Como servir Beaujolais e Juliénas

Temperatura e copo moldam a Gamay tanto quanto a comida. Alguns hábitos mantêm Juliénas claro, fragrante e vivo à mesa.

Publicado 9 de dezembro de 2026

Aposte em 13–15°C

Juliénas e a maior parte do Cru Beaujolais preferem um ligeiro fresco — mais fresco do que um Bordeaux pesado, mais quente do que um branco gelado do frigorífico. Cerca de 13–15°C mantém a fruta brilhante e o tanino educado. Se a garrafa estiver quente da cozinha, vinte minutos num sítio fresco ou num balde de gelo com água (não só gelo) trazem-na de volta. O Nouveau pode ficar ainda mais fresco; um Cru mais velho e estruturado pode subir para o topo dessa faixa.

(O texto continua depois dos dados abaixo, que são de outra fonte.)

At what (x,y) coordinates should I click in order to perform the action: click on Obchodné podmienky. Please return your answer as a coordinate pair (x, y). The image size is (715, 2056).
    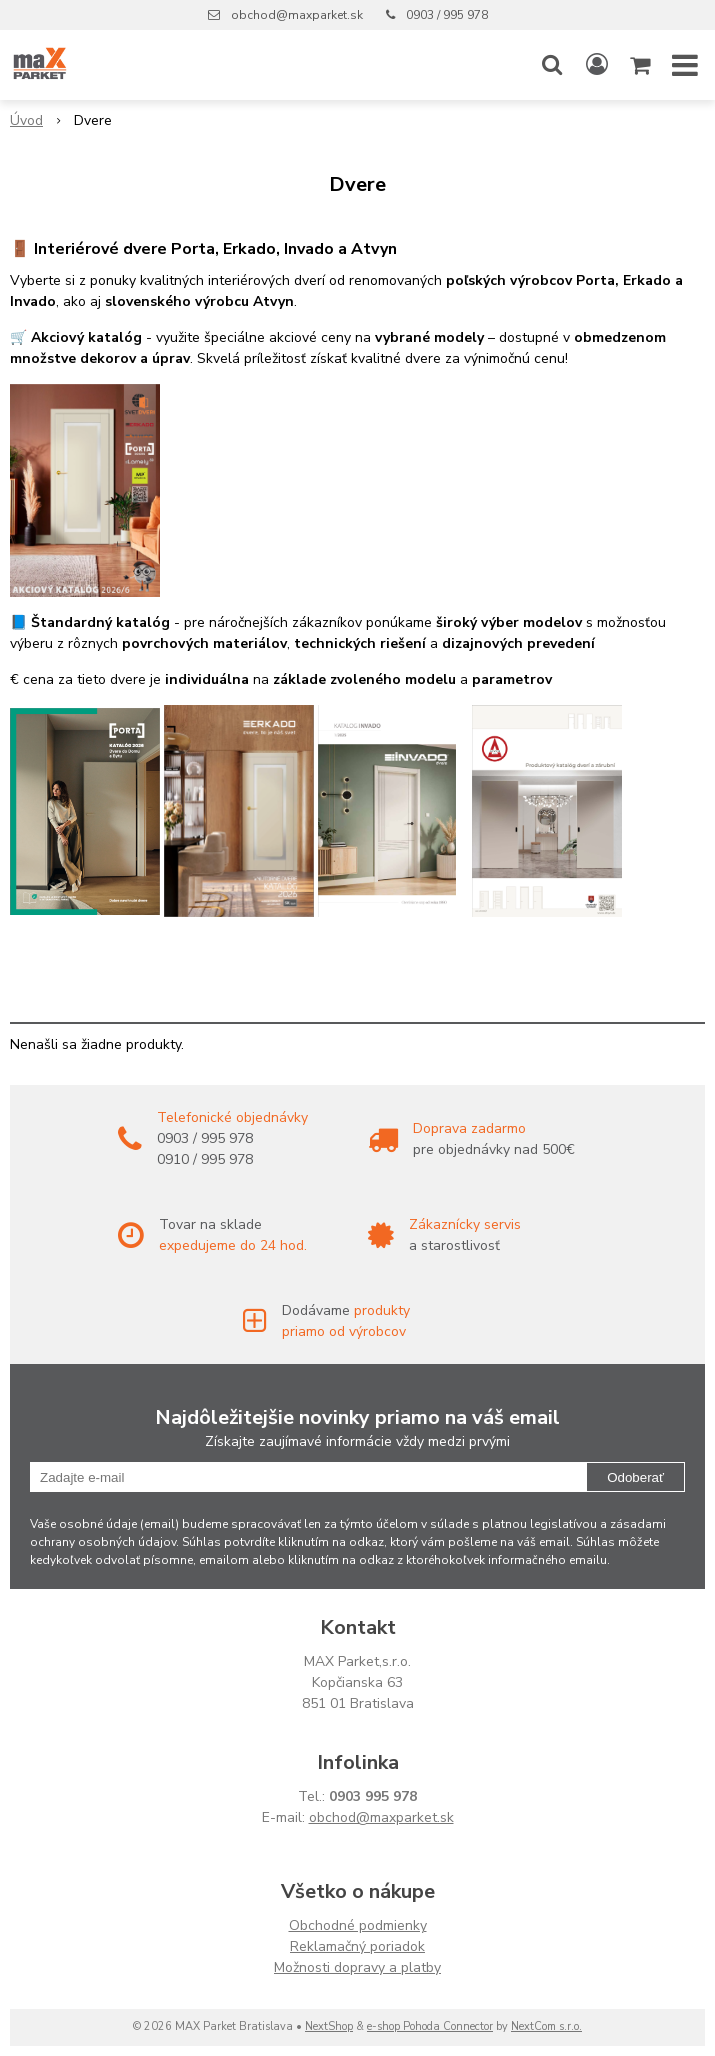
    Looking at the image, I should click on (358, 1925).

Copos que deixam o perfume subir

Use um copo com um pouco de barriga e um bordo que estreita ligeiramente — não um dedal minúsculo de prova, nem uma taça enorme feita para Syrah poderoso. Copo transparente bate hastes coloridas para julgar o tom rubi. Uma boa forma para tinto basta; não precisa de um conjunto “só Beaujolais”.

Decantação: às vezes, não sempre

Garrafas jovens e aromáticas muitas vezes precisam só de abrir ao sentar-se. Um Juliénas mais estruturado, ou um Cru com aperto redutivo, pode beneficiar de uma breve decantação — vinte a quarenta minutos — para despertar especiaria e comprimento. Garrafas mais velhas podem precisar de decantação suave para deixar o depósito atrás. Se o vinho já cheira aberto e generoso, sirva e desfrute.

Erros comuns

Servir demasiado quente achata a frescura em calor de álcool. Servir gelado silencia o perfume. Doses demasiado generosas aquecem na mão antes do fim da refeição. Copos fumados a carvalho ou velas muito perfumadas lutam com o vinho. E harmonizar só com comida “leve” subestima Juliénas — pertence ao pato, aos cogumelos e à mesa lionesa tanto quanto a um piquenique.

Fresco o suficiente para ficar vívido, generoso o suficiente no copo — é a maior parte do serviço do Beaujolais bem feito.